Désigné par le tout-puissant caïd de son douar algérien pour partir à la guerre en France en se faisant passer pour son fils, le jeune berger Yacine se retrouve dans l’enfer des tranchées de la première guerre mondiale avec, en échange, la promesse d’une ferme qui tirerait ses parents de la misère. Lorsqu’après quatre ans à côtoyer l’horreur et la mort, il rentre enfin, irrémédiablement hanté mais persuadé d’être accueilli en héros, rien ne se passe pourtant comme il l’escomptait. Car, pour le despote pressé d’effacer toute trace de la supercherie qui a valorisé son fils à bon compte, Yacine doit disparaître…
Lui qui espérait sortir de l’asservissement féodal au prix de quelques années à servir de chair à canon, réalise alors qu’on ne trompe pas si facilement son destin. Dépouillé de sa vie d’antan, volé de son passé de soldat, il n’a plus guère que l’indéfectible solidarité de ses anciens compagnons d’armes, et surtout, son immarcescible droiture d’âme, pour s’empêcher de sombrer et pour trouver la force d’aller de l’avant, alors que les épreuves et les injustices sont bien loin d’en avoir fini avec lui. Un souffle épique emporte le récit dans une cascade de péripéties toutes plus terribles les unes que les autres, la vie de Yacine ne semblant jamais devoir cesser de rebondir de Charybde en Scylla, emportée comme un fétu de paille dans les redoutables remous d’un irrépressible torrent.

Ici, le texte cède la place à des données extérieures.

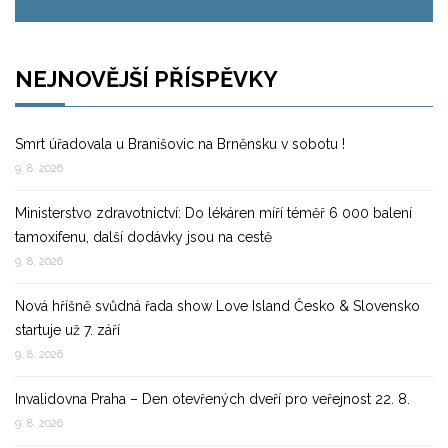
NEJNOVĚJŠÍ PŘÍSPĚVKY
Smrt úřadovala u Branišovic na Brněnsku v sobotu !
9. 8. 2026
Ministerstvo zdravotnictví: Do lékáren míří téměř 6 000 balení
tamoxifenu, další dodávky jsou na cestě
9. 8. 2026
Nová hříšně svůdná řada show Love Island Česko & Slovensko
startuje už 7. září
9. 8. 2026
Invalidovna Praha – Den otevřených dveří pro veřejnost 22. 8.
9. 8. 2026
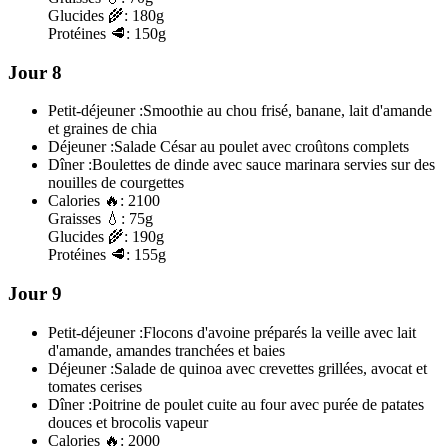
Glucides
🌾:
180g
Protéines
🥩:
150g
Jour 8
Petit-déjeuner :
Smoothie au chou frisé, banane, lait d'amande
et graines de chia
Déjeuner :
Salade César au poulet avec croûtons complets
Dîner :
Boulettes de dinde avec sauce marinara servies sur des
nouilles de courgettes
Calories
🔥:
2100
Graisses
💧:
75g
Glucides
🌾:
190g
Protéines
🥩:
155g
Jour 9
Petit-déjeuner :
Flocons d'avoine préparés la veille avec lait
d'amande, amandes tranchées et baies
Déjeuner :
Salade de quinoa avec crevettes grillées, avocat et
tomates cerises
Dîner :
Poitrine de poulet cuite au four avec purée de patates
douces et brocolis vapeur
Calories
🔥:
2000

Pourtant, si désespérant et si violent le monde, Yacine ne perd pas pied, fondant sa résilience sur cette sagesse instinctive qui le fait se plier aux caprices du mektoub, tout en restant droit dans ses bottes, fidèle à lui-même, à ses valeurs humaines et à ses attaches affectives. « La vie est une traversée et tu es un simple pèlerin. Le passé est ton bagage. Le futur, ta destination. Le présent, c’est toi. Si ton bagage t’encombre, dépose-le à la consigne. Si ta destination est hasardeuse, sache qu’elle l’est pour tout le monde. Vis à fond l’instant présent, car rien n’est aussi concrètement acquis que cette réalité manifeste que tu portes en toi. » Au soir de sa vie, loin de se perdre en regrets, aigreurs ou lamentations, il sera de ceux qui se seront attachés à cultiver l’amour et le bonheur jusqu’au plus creux de l’adversité, faisant avec l’inéluctable pour mieux profiter des moindres éclaircies concédées par la vie.
Il aura fallu trois ans à Yasmina Khadra pour peaufiner cette apothéose de son œuvre : une fresque puissante et tumultueuse, aux nombreuses scènes d’anthologie, pour célébrer ces âmes droites, capables, quelles que soient leurs infortunes et la barbarie du monde, de garder leur foi en elles-mêmes et en l’humanité, de défendre l’amour et le droit au bonheur même quand tout semble perdu. « Nous ne sommes que des mortels, mon garçon, des récits anonymes gravés sur du sable que le temps dispersera au gré du vent. Alors pourquoi tant de souffrance puisque tout passe, et nous avec ? » Coup de coeur.